## TASK STATEMENT
Lines below that include "Модель" are the answer; copy each one.

:: SOURCE DATA ::

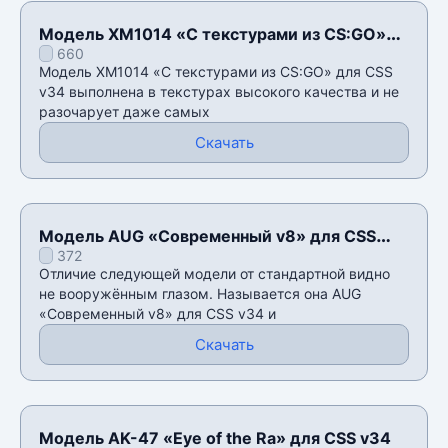
Модель XM1014 «С текстурами из CS:GO»
660
для CSS v34
Модель XM1014 «С текстурами из CS:GO» для CSS
v34 выполнена в текстурах высокого качества и не
разочарует даже самых
Скачать
Модель AUG «Современный v8» для CSS
372
v34
Отличие следующей модели от стандартной видно
не вооружённым глазом. Называется она AUG
«Современный v8» для CSS v34 и
Скачать
Модель AK-47 «Eye of the Ra» для CSS v34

:::

## SOLUTION
Модель XM1014 «С текстурами из CS:GO»
Модель XM1014 «С текстурами из CS:GO» для CSS
Модель AUG «Современный v8» для CSS
Модель AK-47 «Eye of the Ra» для CSS v34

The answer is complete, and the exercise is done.